A few years back, I read an article in National Geographic that explained how the brain shows an increase in brain activity after drinking coffee. They also noted that with prolonged use, the body becomes dependent on caffeine. So much, that drinking it only returns it to a normal level. If they don’t drink it, their brain level is at a lower level. This is why so many people cannot get their brain moving in the morning until they’ve had their morning coffee. The problem is that you’re only returning your activity to a normal level and not the elevated state that so many people crave. Since I experienced this same effect, I was determined to find out how I could return to that same feeling when I first drank it in college. Fortunately, I discovered some tried and true ways of getting a better boost from caffeine.
Avoid Drinking it on the Weekends
One of the best ways I have increased my reaction to caffeine is that I only drink it when I’m working. This means I avoid drinking it on the weekends. As much as I enjoy savoring the flavor every day, I know limiting it to the days when I need it the most improves my reaction to caffeine. The good part about this system is that since I don’t drink it on the weekends, I look forward to Mondays more because I know I’ll be treated to a cup of coffee. Also, when I go on vacation, I also take a vacation from coffee. Taking a trip already provides me enough stimulation or relaxation to where I don’t need to add caffeine to the equation. This time off makes it that much easier to jump back to work with a cup of coffee.
Don’t Drink Caffeine Unless Necessary
Another time I avoid drinking caffeine during the weak is when I don’t have to think that much. For example, if I know I’m going to spend a half a day driving to a client, I may not drink it that morning.
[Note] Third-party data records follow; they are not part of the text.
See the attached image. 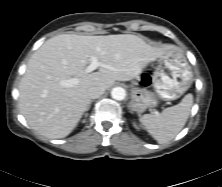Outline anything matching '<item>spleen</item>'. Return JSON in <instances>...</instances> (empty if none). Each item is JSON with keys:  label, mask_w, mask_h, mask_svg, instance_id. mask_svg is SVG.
Segmentation results:
<instances>
[{"label": "spleen", "mask_w": 222, "mask_h": 187, "mask_svg": "<svg viewBox=\"0 0 222 187\" xmlns=\"http://www.w3.org/2000/svg\"><path fill=\"white\" fill-rule=\"evenodd\" d=\"M192 105L193 95L187 94L179 104L168 107L159 114L143 115L141 123L159 144L167 143L184 127Z\"/></svg>", "instance_id": "1"}]
</instances>
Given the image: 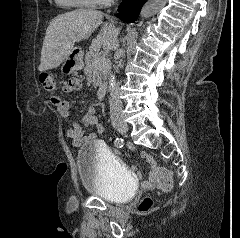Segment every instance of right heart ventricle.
Instances as JSON below:
<instances>
[{"label": "right heart ventricle", "instance_id": "1", "mask_svg": "<svg viewBox=\"0 0 240 238\" xmlns=\"http://www.w3.org/2000/svg\"><path fill=\"white\" fill-rule=\"evenodd\" d=\"M54 1L58 6L67 8V9L79 8V7L85 6L76 0H54Z\"/></svg>", "mask_w": 240, "mask_h": 238}]
</instances>
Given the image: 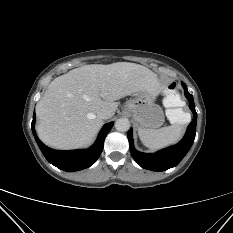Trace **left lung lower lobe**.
I'll return each instance as SVG.
<instances>
[{"mask_svg": "<svg viewBox=\"0 0 233 233\" xmlns=\"http://www.w3.org/2000/svg\"><path fill=\"white\" fill-rule=\"evenodd\" d=\"M185 96L189 100V107L193 112L194 118L189 124L184 138L176 145L158 151L157 153H142L134 148L132 129L128 131V140L131 154L134 160L144 169L152 171H165L169 168L175 167L184 158L191 148L196 133L197 113L193 96L188 92L186 84L182 82Z\"/></svg>", "mask_w": 233, "mask_h": 233, "instance_id": "obj_1", "label": "left lung lower lobe"}]
</instances>
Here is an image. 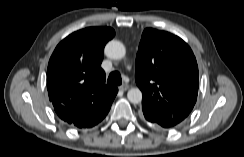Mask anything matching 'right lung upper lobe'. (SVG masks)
Masks as SVG:
<instances>
[{"label": "right lung upper lobe", "mask_w": 244, "mask_h": 157, "mask_svg": "<svg viewBox=\"0 0 244 157\" xmlns=\"http://www.w3.org/2000/svg\"><path fill=\"white\" fill-rule=\"evenodd\" d=\"M110 27H89L70 34L54 50L47 69V89L58 116L77 128H90L108 114L118 92L105 84L100 68Z\"/></svg>", "instance_id": "right-lung-upper-lobe-1"}]
</instances>
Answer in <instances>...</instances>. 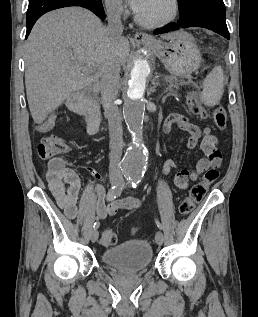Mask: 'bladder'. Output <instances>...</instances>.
Returning <instances> with one entry per match:
<instances>
[{"label":"bladder","instance_id":"1","mask_svg":"<svg viewBox=\"0 0 258 317\" xmlns=\"http://www.w3.org/2000/svg\"><path fill=\"white\" fill-rule=\"evenodd\" d=\"M152 247L145 240H131L106 249L102 261L113 268L124 271L146 269L152 260Z\"/></svg>","mask_w":258,"mask_h":317}]
</instances>
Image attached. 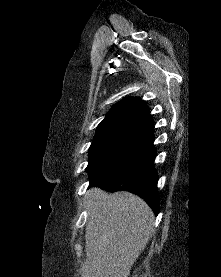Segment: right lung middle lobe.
I'll return each mask as SVG.
<instances>
[{"mask_svg": "<svg viewBox=\"0 0 221 277\" xmlns=\"http://www.w3.org/2000/svg\"><path fill=\"white\" fill-rule=\"evenodd\" d=\"M146 135L144 127L139 124L98 127L89 149L87 171L90 178L105 176L118 168Z\"/></svg>", "mask_w": 221, "mask_h": 277, "instance_id": "dd1d6c3e", "label": "right lung middle lobe"}]
</instances>
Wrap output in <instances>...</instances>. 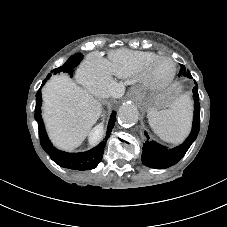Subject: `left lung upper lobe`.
I'll list each match as a JSON object with an SVG mask.
<instances>
[{"instance_id": "left-lung-upper-lobe-1", "label": "left lung upper lobe", "mask_w": 227, "mask_h": 227, "mask_svg": "<svg viewBox=\"0 0 227 227\" xmlns=\"http://www.w3.org/2000/svg\"><path fill=\"white\" fill-rule=\"evenodd\" d=\"M179 76H184V77H189L190 78L191 74H190L189 70H187L183 65H181Z\"/></svg>"}]
</instances>
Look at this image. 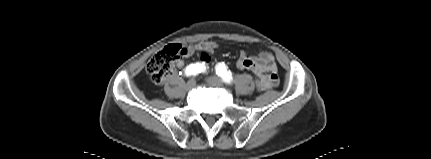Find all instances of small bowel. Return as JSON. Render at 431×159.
Listing matches in <instances>:
<instances>
[{
	"mask_svg": "<svg viewBox=\"0 0 431 159\" xmlns=\"http://www.w3.org/2000/svg\"><path fill=\"white\" fill-rule=\"evenodd\" d=\"M196 46L209 48L211 54L217 47V44L213 41H205L189 47L195 48ZM204 53L209 54L208 52H201L200 57L201 54ZM236 65L238 69H247L252 71L261 81V90L273 88L277 86L279 82L278 67L273 55L269 52H260L258 55L254 56L246 51H242ZM175 66L178 69L183 68L184 61L178 60Z\"/></svg>",
	"mask_w": 431,
	"mask_h": 159,
	"instance_id": "c3829d8e",
	"label": "small bowel"
}]
</instances>
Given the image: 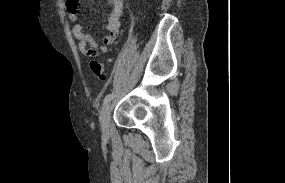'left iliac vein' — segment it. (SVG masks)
<instances>
[{
	"mask_svg": "<svg viewBox=\"0 0 285 183\" xmlns=\"http://www.w3.org/2000/svg\"><path fill=\"white\" fill-rule=\"evenodd\" d=\"M111 104H107L101 111L100 124L101 130L105 137L110 135V115H111Z\"/></svg>",
	"mask_w": 285,
	"mask_h": 183,
	"instance_id": "left-iliac-vein-1",
	"label": "left iliac vein"
}]
</instances>
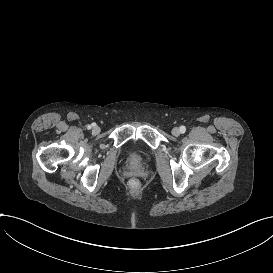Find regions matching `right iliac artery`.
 <instances>
[{
    "instance_id": "82829eb1",
    "label": "right iliac artery",
    "mask_w": 273,
    "mask_h": 273,
    "mask_svg": "<svg viewBox=\"0 0 273 273\" xmlns=\"http://www.w3.org/2000/svg\"><path fill=\"white\" fill-rule=\"evenodd\" d=\"M92 126H96V124H95V123H93V124H91V125H88V127H87V128H88V129H91V127H92Z\"/></svg>"
}]
</instances>
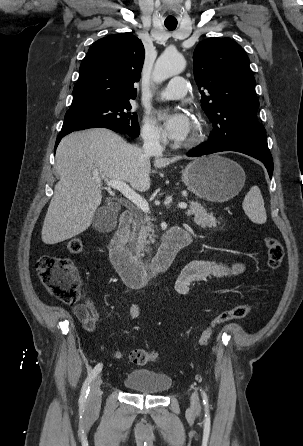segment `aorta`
<instances>
[{
    "instance_id": "aorta-1",
    "label": "aorta",
    "mask_w": 303,
    "mask_h": 446,
    "mask_svg": "<svg viewBox=\"0 0 303 446\" xmlns=\"http://www.w3.org/2000/svg\"><path fill=\"white\" fill-rule=\"evenodd\" d=\"M186 66L184 58L177 52L165 51L156 61L153 81L157 84L180 74Z\"/></svg>"
}]
</instances>
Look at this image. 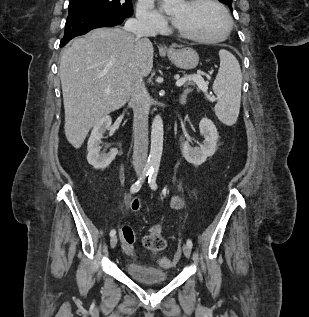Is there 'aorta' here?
Wrapping results in <instances>:
<instances>
[{"instance_id":"obj_1","label":"aorta","mask_w":309,"mask_h":317,"mask_svg":"<svg viewBox=\"0 0 309 317\" xmlns=\"http://www.w3.org/2000/svg\"><path fill=\"white\" fill-rule=\"evenodd\" d=\"M165 8L171 9L173 5L181 0H163ZM163 121L161 116L154 117L151 128V149L148 157V165L151 167H158L160 165L162 151H163Z\"/></svg>"}]
</instances>
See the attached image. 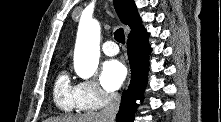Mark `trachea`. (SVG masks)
<instances>
[{
  "label": "trachea",
  "mask_w": 221,
  "mask_h": 122,
  "mask_svg": "<svg viewBox=\"0 0 221 122\" xmlns=\"http://www.w3.org/2000/svg\"><path fill=\"white\" fill-rule=\"evenodd\" d=\"M114 38L117 42L124 44L125 43V35L122 28H119L114 33Z\"/></svg>",
  "instance_id": "1"
}]
</instances>
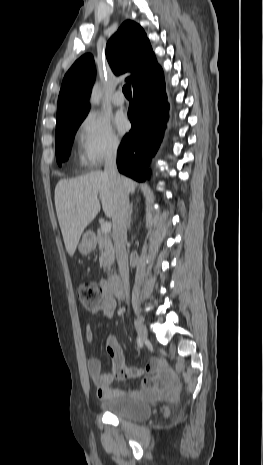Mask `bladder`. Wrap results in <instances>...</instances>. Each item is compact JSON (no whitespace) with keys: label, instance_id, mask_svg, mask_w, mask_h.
<instances>
[{"label":"bladder","instance_id":"1","mask_svg":"<svg viewBox=\"0 0 263 465\" xmlns=\"http://www.w3.org/2000/svg\"><path fill=\"white\" fill-rule=\"evenodd\" d=\"M99 406L104 412L135 422L147 420L153 413L149 403L127 395L104 399Z\"/></svg>","mask_w":263,"mask_h":465}]
</instances>
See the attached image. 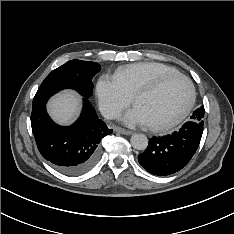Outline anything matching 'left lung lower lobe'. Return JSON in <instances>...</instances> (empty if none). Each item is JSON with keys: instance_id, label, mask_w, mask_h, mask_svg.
<instances>
[{"instance_id": "obj_1", "label": "left lung lower lobe", "mask_w": 234, "mask_h": 234, "mask_svg": "<svg viewBox=\"0 0 234 234\" xmlns=\"http://www.w3.org/2000/svg\"><path fill=\"white\" fill-rule=\"evenodd\" d=\"M202 133V123L188 121L172 134L152 137L147 149L138 156V161L153 175L173 174L191 160L199 146Z\"/></svg>"}]
</instances>
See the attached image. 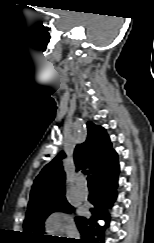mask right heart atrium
Here are the masks:
<instances>
[{
  "label": "right heart atrium",
  "mask_w": 154,
  "mask_h": 243,
  "mask_svg": "<svg viewBox=\"0 0 154 243\" xmlns=\"http://www.w3.org/2000/svg\"><path fill=\"white\" fill-rule=\"evenodd\" d=\"M45 228L49 232H66L70 226L63 220L60 213H53L46 218Z\"/></svg>",
  "instance_id": "right-heart-atrium-1"
}]
</instances>
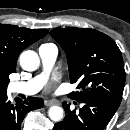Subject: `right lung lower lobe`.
<instances>
[{
    "label": "right lung lower lobe",
    "mask_w": 130,
    "mask_h": 130,
    "mask_svg": "<svg viewBox=\"0 0 130 130\" xmlns=\"http://www.w3.org/2000/svg\"><path fill=\"white\" fill-rule=\"evenodd\" d=\"M44 101L30 97L25 101L18 99L12 104L6 91L0 92V130H20L27 112L43 107Z\"/></svg>",
    "instance_id": "98d812e1"
}]
</instances>
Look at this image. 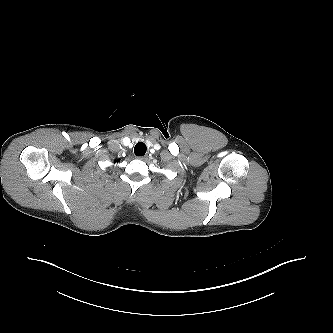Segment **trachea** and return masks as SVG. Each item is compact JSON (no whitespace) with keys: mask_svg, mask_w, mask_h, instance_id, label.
<instances>
[{"mask_svg":"<svg viewBox=\"0 0 333 333\" xmlns=\"http://www.w3.org/2000/svg\"><path fill=\"white\" fill-rule=\"evenodd\" d=\"M147 151V147L143 142H138L135 145L134 153L136 156H144Z\"/></svg>","mask_w":333,"mask_h":333,"instance_id":"1","label":"trachea"}]
</instances>
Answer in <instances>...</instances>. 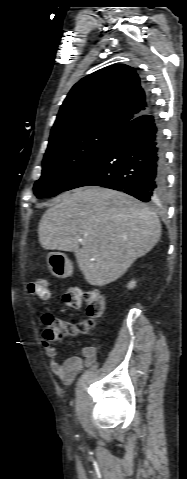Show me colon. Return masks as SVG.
<instances>
[{
	"mask_svg": "<svg viewBox=\"0 0 187 479\" xmlns=\"http://www.w3.org/2000/svg\"><path fill=\"white\" fill-rule=\"evenodd\" d=\"M30 295L40 300L50 298L49 281L47 278H38L28 285ZM62 304L67 309L84 308L86 319L71 323L60 321L50 313L42 316L46 326L43 336L49 340H58L67 335H76L91 331L105 311V300L97 289L82 290L77 286L68 287L62 295Z\"/></svg>",
	"mask_w": 187,
	"mask_h": 479,
	"instance_id": "5ec220e1",
	"label": "colon"
}]
</instances>
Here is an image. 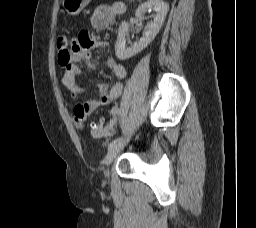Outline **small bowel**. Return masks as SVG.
Returning a JSON list of instances; mask_svg holds the SVG:
<instances>
[{"instance_id": "c3829d8e", "label": "small bowel", "mask_w": 256, "mask_h": 228, "mask_svg": "<svg viewBox=\"0 0 256 228\" xmlns=\"http://www.w3.org/2000/svg\"><path fill=\"white\" fill-rule=\"evenodd\" d=\"M122 3L116 2L111 5H101L95 9L89 19L90 26L96 30L106 29L117 15L124 12ZM102 43L91 36L87 30H82L64 49H58V61L63 68L62 85L71 93L75 103L72 107V119L76 128L81 129L91 115L99 107L105 106L119 98L123 90L122 80L126 77V69L112 58L106 59V65L116 77L110 84H99V96L77 102L84 88L80 83L79 76L82 67L94 68L95 63L90 51L95 48L105 47ZM115 129V121L108 123L107 133L111 134Z\"/></svg>"}]
</instances>
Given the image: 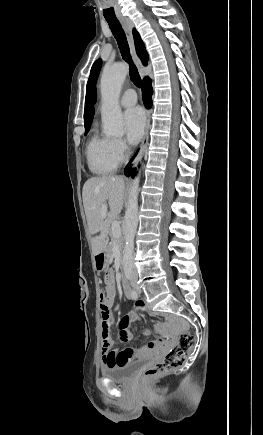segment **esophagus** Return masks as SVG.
<instances>
[{"label": "esophagus", "instance_id": "obj_1", "mask_svg": "<svg viewBox=\"0 0 263 435\" xmlns=\"http://www.w3.org/2000/svg\"><path fill=\"white\" fill-rule=\"evenodd\" d=\"M120 22L122 24L123 29L125 30L126 36H127V40L129 43V47H130V53L131 56L136 64V66L140 69L142 68V63L141 60L139 59V57L136 54V50H135V44H134V38H133V33H132V29H133V23L131 22L130 19L128 18H121ZM149 128H150V112L149 110L146 111V125H145V131H144V136L140 145V150L137 154V156L135 157V159L133 160V164L137 162L138 159L141 158L144 149L147 146L148 143V134H149Z\"/></svg>", "mask_w": 263, "mask_h": 435}]
</instances>
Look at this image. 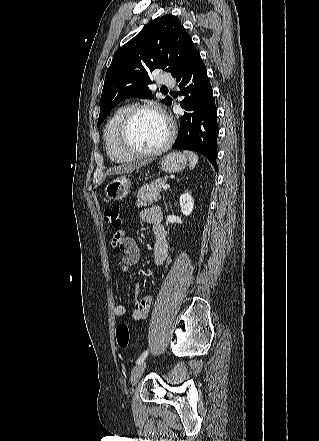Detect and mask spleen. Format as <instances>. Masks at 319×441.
Listing matches in <instances>:
<instances>
[{
    "instance_id": "spleen-1",
    "label": "spleen",
    "mask_w": 319,
    "mask_h": 441,
    "mask_svg": "<svg viewBox=\"0 0 319 441\" xmlns=\"http://www.w3.org/2000/svg\"><path fill=\"white\" fill-rule=\"evenodd\" d=\"M185 154L189 158V167H190V169H194L195 166L198 163V155L196 153H194V152H191V151H185Z\"/></svg>"
}]
</instances>
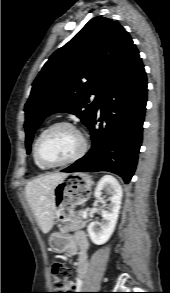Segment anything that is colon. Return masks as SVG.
Instances as JSON below:
<instances>
[{
  "mask_svg": "<svg viewBox=\"0 0 170 293\" xmlns=\"http://www.w3.org/2000/svg\"><path fill=\"white\" fill-rule=\"evenodd\" d=\"M70 270L64 265V263L55 261L52 264V278L53 283L59 288L63 289L70 277ZM64 293V292H56Z\"/></svg>",
  "mask_w": 170,
  "mask_h": 293,
  "instance_id": "5ec220e1",
  "label": "colon"
}]
</instances>
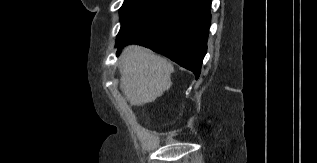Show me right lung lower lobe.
<instances>
[{
    "instance_id": "right-lung-lower-lobe-1",
    "label": "right lung lower lobe",
    "mask_w": 317,
    "mask_h": 163,
    "mask_svg": "<svg viewBox=\"0 0 317 163\" xmlns=\"http://www.w3.org/2000/svg\"><path fill=\"white\" fill-rule=\"evenodd\" d=\"M211 0H176L160 17L116 41L117 47L143 45L199 77L207 51Z\"/></svg>"
}]
</instances>
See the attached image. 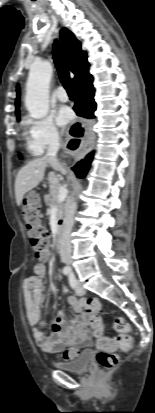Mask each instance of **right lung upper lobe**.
Returning a JSON list of instances; mask_svg holds the SVG:
<instances>
[{"label": "right lung upper lobe", "mask_w": 155, "mask_h": 413, "mask_svg": "<svg viewBox=\"0 0 155 413\" xmlns=\"http://www.w3.org/2000/svg\"><path fill=\"white\" fill-rule=\"evenodd\" d=\"M63 48L65 50L68 68L75 74L72 80L74 84L80 77L88 74L89 63L87 61L86 52L81 50V43L75 36L66 28L60 32ZM17 94L20 91L17 87ZM16 115L19 119V98L16 99Z\"/></svg>", "instance_id": "1"}]
</instances>
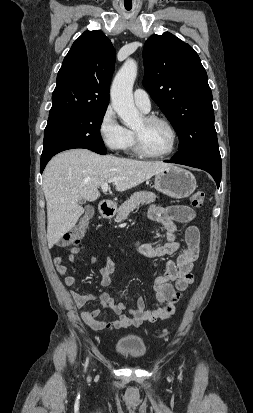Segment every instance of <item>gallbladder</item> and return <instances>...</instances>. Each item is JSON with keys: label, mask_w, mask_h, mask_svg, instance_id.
<instances>
[{"label": "gallbladder", "mask_w": 253, "mask_h": 413, "mask_svg": "<svg viewBox=\"0 0 253 413\" xmlns=\"http://www.w3.org/2000/svg\"><path fill=\"white\" fill-rule=\"evenodd\" d=\"M80 203H83L84 202V200L83 199H80V201H79Z\"/></svg>", "instance_id": "1"}]
</instances>
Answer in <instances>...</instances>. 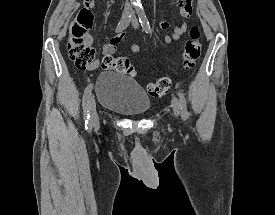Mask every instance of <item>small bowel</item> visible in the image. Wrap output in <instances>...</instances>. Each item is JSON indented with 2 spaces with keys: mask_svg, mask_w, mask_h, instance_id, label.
Instances as JSON below:
<instances>
[{
  "mask_svg": "<svg viewBox=\"0 0 275 215\" xmlns=\"http://www.w3.org/2000/svg\"><path fill=\"white\" fill-rule=\"evenodd\" d=\"M173 3L178 6L179 13L183 18H188L192 14V0H173ZM98 3L97 0H91L90 8L95 9ZM159 26L163 29H167L169 27V22L166 20H160ZM188 24L183 22L172 31L167 33L164 37L165 43H170L173 40H178L181 36L187 31ZM119 33V32H118ZM124 33L120 31V33L114 36L107 44L102 47V55H111L117 48L120 41L123 39ZM88 41L90 44L93 43V38L89 35ZM130 49L133 53H139L140 47L137 44H131ZM100 65V60L95 59L91 64L87 66L88 70H93L98 68Z\"/></svg>",
  "mask_w": 275,
  "mask_h": 215,
  "instance_id": "1",
  "label": "small bowel"
}]
</instances>
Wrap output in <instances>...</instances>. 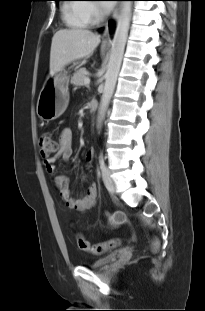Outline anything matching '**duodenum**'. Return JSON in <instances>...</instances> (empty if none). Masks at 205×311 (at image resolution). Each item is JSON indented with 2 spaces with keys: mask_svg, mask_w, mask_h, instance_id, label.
<instances>
[{
  "mask_svg": "<svg viewBox=\"0 0 205 311\" xmlns=\"http://www.w3.org/2000/svg\"><path fill=\"white\" fill-rule=\"evenodd\" d=\"M97 108H98V103L96 101H92L90 103V110H91V112H95L97 110Z\"/></svg>",
  "mask_w": 205,
  "mask_h": 311,
  "instance_id": "1",
  "label": "duodenum"
}]
</instances>
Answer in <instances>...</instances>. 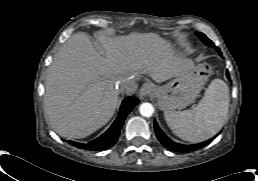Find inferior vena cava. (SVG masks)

I’ll instead have a Coke in the afternoon when I arrive; this way it provides a small amount of caffeine to finish my day. I never understood why people get all jacked up on coffee on their way to work. It would only make me more stressed driving. I understand that some like the comfort of drinking coffee in the car to slowly ease into their day, but your energy level will not last as long as if you start drinking it later.
Think Before You Drink
I also don’t take a sip of coffee when I arrive at the office. I will first do some easy tasks to get my brain working. This can be doing something as simple as deleting junk mail, reading an article, or organizing some paperwork. Once I know I need to concentrate on a project, I will then take my first sips of coffee. Immediately, I feel like the brain cells start kicking in and I’m able to tackle my project easier. This boost lasts me all day because I started at a later time.
Drink Water
If you’re dragging when you start your day, it’s probably more from dehydration than not having coffee. Your body is craving fluids and water will have a better effect than coffee. Before I do anything, I will reach for a water bottle in my refrigerator and have some nice, cold gulps of water. Instantly, I feel refreshed and my body feels back to normal. Then later, I’ll have my coffee once I start working.
Not With A Meal
Have you ever had a large breakfast with coffee and felt sleepy afterwards? I’ve had this happen many times and I’m sure it’s from eating too much. In this case, I believe the caffeine doesn’t affect the body as much because there’s a lot of food in the stomach. It’s almost like you don’t get drunk as much when there’s substance to soak it up. For this reason, if I want a caffeine boost, I don’t start drinking my coffee until I’ve had a little break from my meal.
Don’t Drink So Much
Another problem people have with coffee is that they drink too much. When I went to Paris, a normal size coffee is what’s pictured below on the left. If you want a larger portion, they have an option called Café American, which is pictured to the right.
As you can see, this portion which most people in Paris think as extreme, is still smaller than a small size at most coffee chains. I usually only drink about one or two cups a day—that does not mean one or two Grandes; it literally means 8-16 oz. a day. Also, remember that half of my serving is decaffeinated.
Coffee is not food
Another problem with coffee is that people use it as a replacement for breakfast. Coffee provides very little nutritional benefits. What you’re supplying your body for energy is just a stimulant. Your body needs to run on healthy fuel like grains and proteins. Having your system function on non-nutritional sources will cause more stress on your body, and in the end, make you age faster.
Energy Drinks are Worse
If you’re one of these people who drinks energy drinks, please know that these can have two to three times the amount of caffeine; this makes them three times more harmful than coffee and ten times more than drinking a caffeinated soft drink. The rush that you receive from these will only make it that much harder to stop. And any time you need a substance to properly function, it is not a healthy lifestyle.